Amazon has returned a book about transgenderism to its cyber shelves after a four-year ban, citing customer feedback and the fact that other retailers never stopped selling the book, When Harry Became Sally: Answers for Our Transgender Moment.
Ethics and Public Policy president Ryan Anderson’s book is currently available for sale on the site for the first time in years, after it was banned during the Biden administration under the false pretense that it “frame[s] LGBTQ+ identity as a mental illness.”
The book was for sale on Amazon during the Trump administration but was delisted after the Washington Post ran an article titled, “Ryan Anderson’s book calling transgender people mentally ill is creating an uproar.”
The article wrongly claimed: “In the 264-page book, ‘When Harry Became Sally,’ Anderson makes an inflammatory claim—that transgender people are mentally ill.”
“My book made no such claim,” Anderson wrote in an essay for the Wall Street Journal at the time. “I contacted the Post asking them to quote a single sentence from the book supporting their contention that I had called transgender people mentally ill. They couldn’t, because it doesn’t exist.
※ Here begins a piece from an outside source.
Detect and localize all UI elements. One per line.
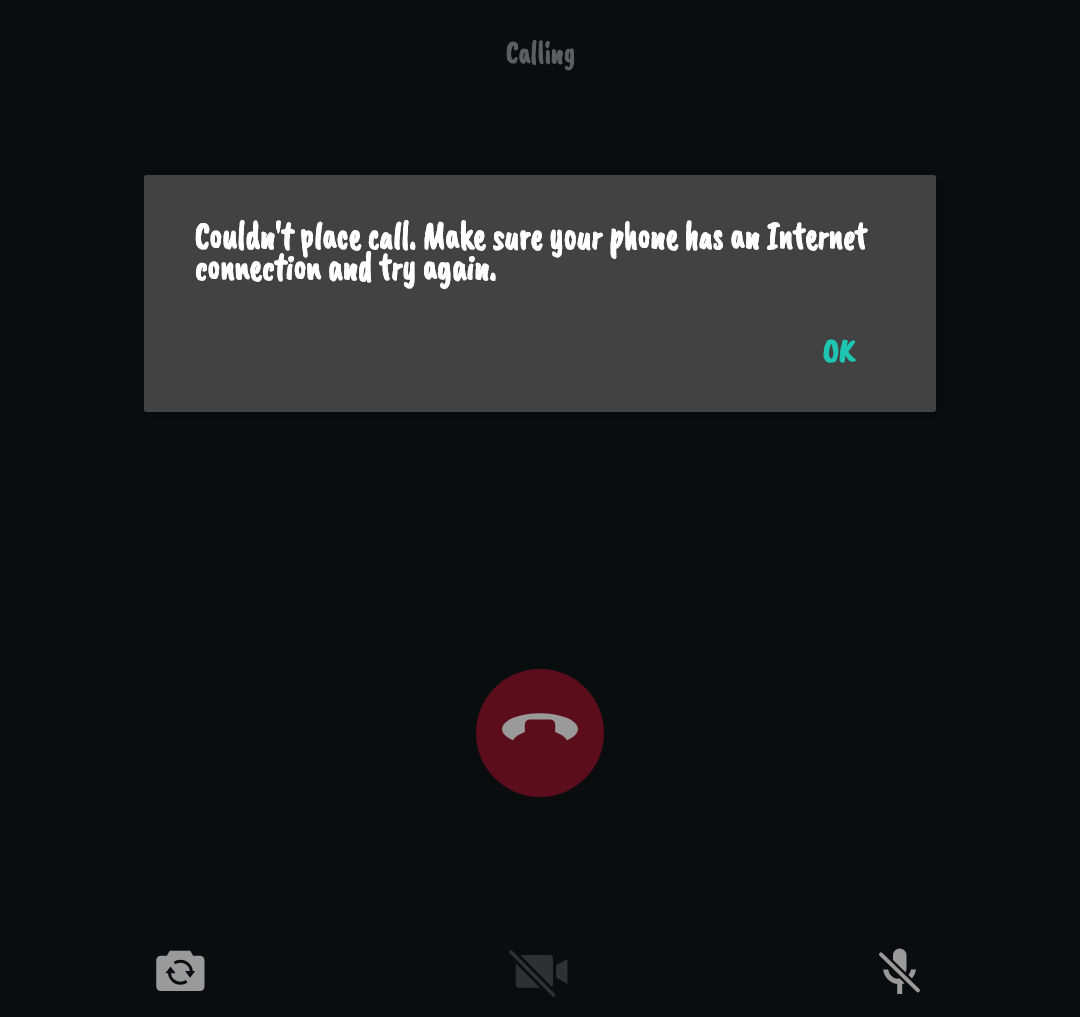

Within a day, the newspaper had entirely rewritten the story, removing the falsehoods and changing the headline.”
Instead, Anderson explained at the time that his book merely continues the debate about how best to help patients who experience gender dysphoria.
Amazon said in a statement that it reexamined its decision in part because of customer feedback encouraging the major retailer to carry it — controversial or not.
“Balancing free speech and content that could be construed as hate speech is one of the most difficult adjudication decisions we make as a company,” the tech giant said in a statement. “A few years ago, we removed ‘When Harry Became Sally’ from our store after concluding that it violated our guideline prohibiting books that promote hate speech. This was not an easy decision and was hotly debated.”
It adds: “Since then, many other retailers (e.g. Barnes & Noble, Walmart, Powell’s, etc.) have continued to sell this book, and we’ve continued to receive feedback from customers that the ideas presented in this book, while controversial, should be available for those who want to read and understand the perspective of its author.”
“The combination of our peer retailers continuing to sell the book and the ongoing feedback made us re-examine our decision,” it concludes. “As was the case when we reviewed the book a few years ago, it was not an easy decision, but we concluded that we erred on the side of being too restrictive last time, and decided to return the book to our store.”
Anderson celebrated the decision in a statement to National Review.
“I’m happy to give credit where credit is due. Jeff Bezos and Amazon have done the right thing. I’m also grateful to my friends and allies who pushed for this to happen,” he said.
The reversal comes less than a month into the Trump administration and days after the new FTC chair questioned why the book had not been allowed on Amazon.
EPPC had campaigned in recent days to return the book to Amazon’s cyber shelves. “The Woke Fever Broke, So Why Is Bezos Still Banning Ryan Anderson’s Book On Transgenderism?” the group asked.
As Ed Whelan wrote for NR in recent days, Bezos and Amazon had “billions of reasons —billions of dollars in federal government contracts—to reverse course and to make recompense to Ryan.” Under Trump’s executive order declaring that there are two sexes, male and female, federal agencies in the executive branch were directed to impose “requirements on federally funded entities, including contractors, to achieve the policy of this order.”
Amazon contracts with the Department of Defense and other agencies that could “impose requirements that disqualify contractors who discriminate against individuals on the ground that the individuals recognize the biological reality of sex that Trump’s executive order proclaims,” Whelan noted.
Amazon’s decision comes as the tides appear to be turning on big tech censorship more broadly, first with Elon Musk’s acquisition of X and, more recently, with Meta’s steps to scrap its third-party fact-checking system that had long been accused of having a liberal slant. Facebook will now employ a community notes style of fact checking, like X.
Meta also replaced the liberal head of its global policy team, Nick Clegg, with the social media company’s most vocal Republican, Joel Kaplan.